In Barcelona, Touma and Kana are talking to Alan and Elly Brad (Alan is founder of Alan Soft, the big computer OS maker). Elly runs the charity foundations that Alan funds, and one of the branch foundations helps sponsor third-world children to attend higher-level education in the U.S. One of the applicants for aid is Lalashu Fayha, whose teacher had submitted the paperwork. When the foundation's people had gone to the village, the girl was gone, then her backpack was discovered on the ship operated by the well-known smuggler, Hari Bandar, now deceased. Elly is worried, and she tells Alan to appeal to Kana's sense of honor in order to loop Touma into doing the actual detective work. Alan has gotten the assistance of the Barcelona police and they've been sweeping locations known to be frequented by illegal immigrants, but so far it's been unfruitful. Spain had been a popular spot for immigrants to start at while trying to create new lives for themselves, up until the anti-foreigner riots of 2009, which is why Alan thinks that Fayha is there. In fact, she is. She reunited with Mosley, and they're living in a secret attic in a house in town along with a Chinese girl, Bee. Bee can speak 5 languages, but her family is too poor to send her to school. Mosley locates his uncle, who is living in a slum. The older man admits to having lied about becoming rich. He works all day at a construction site, and sleeps in a flop house at night. He refuses to return to Morocco because there's no work at all there.

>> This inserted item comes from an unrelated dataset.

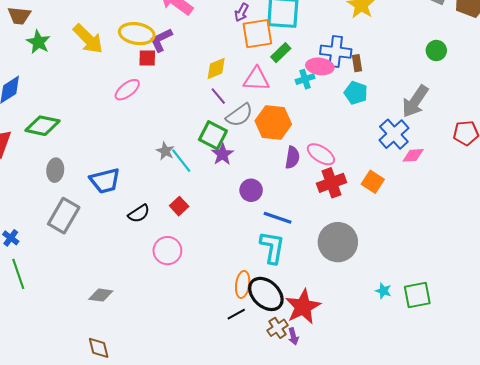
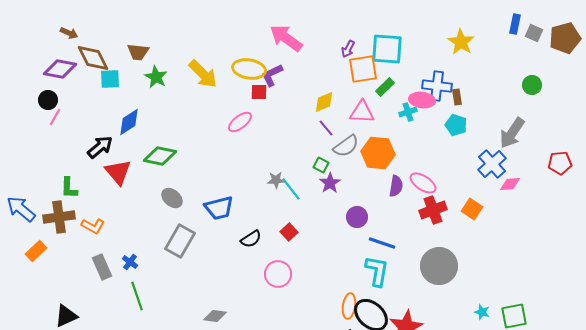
green square: (213, 135) -> (321, 165), size x0.6
gray star: (165, 151) -> (276, 180), turned -30
gray ellipse: (55, 170) -> (172, 198), turned -55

After a few days, Touma tells Kana that the key to the search is in Fayha's family photo, found in her backpack. She had a cat with a cross-shape in the fur on its back. Most illegal immigrants in Spain make money selling beads and jewelry, but Fayha would be producing drawings. They locate a street seller that has several pictures with cats that have the cross patch on their backs, and eventually determine that the girl is in one specific house. The police raid the house, and Lalashu is found hiding in the attic; however, an assassin positioned in the building across the street opens fire with a rifle and tries to kill her. Kana deals with the assassin, but Fayha runs out of the window and across the roofs, and disappears into the street. Touma asks: "Why did the smuggler shoot at the border patrol ship? Why would someone shoot at the girl? Where is the girl now?"

----- Spoilers -----

Hari Bandar not only smuggled people, but also drugs. On the night in question, his partner, Javier, had stolen the bags and put them somewhere else. The plan was for the boat to intercept the border patrol and then make it look like Hari was killed in the shoot out. Javier kills Hari, but is seen by the girl. She grabs the life preserver with the drugs inside and leaps into the water. The border patrol picks that moment to arrive, so Javier props Hari's body up in the wheel house and hides behind it to start shooting. The police open fire and think that they're the ones that killed Hari. The smuggling gang knows that the girl has the drugs, and because of links with the police, are able to send the assassin to kill her during the raid on the secret sweatshop. Now that the smuggling operation is unmasked, the Spanish police locate the life preserver on the shore near where Hari's boat had been found, with the drugs sewn inside. The next question is, where's the girl? Touma figures that there is only one dream for an artist. They go to France, to the Louvre. Alan talks the museum curator into chasing visitors out 2 hours early to give the girl a chance to tour the place uninterrupted, and bribes him with a Gauguin masterpiece from his own collection. Later, Lalashu is given paperwork admitting her to the U.S. to attend school. However, she spots Mosley and Bee in the immigrations line on their way to being deported back home. Lalashu gives the paperwork to Bee, and Elly decides to accept the strange girl while bopping Alan on the head to keep him quiet. Lalashu has achieved her dream of seeing the Louvre and wants Bee to have a chance for herself. She and Mosley disappear in the crowd of deportees on their way back to Morocco.

No science, no math.

(Back cover.)

Comments: The main reason I like Q.E.D. is for the math and science history, so yeah, I'm disappointed that this time we just have two regular mysteries. Fortunately they're not fluff, and Fayha's Book of Paintings was pretty good on its own. Literary Agent had too many recycled plot elements, and the foreshadowing prior to the big reveal was an excessive 18 pages. It was still a decent story, but the only thing that the reader wouldn't be able to figure out on their own was the killer's real identity, and that's never given beyond "a random stalker". Still, it could have been worse. Recommended if you like the series.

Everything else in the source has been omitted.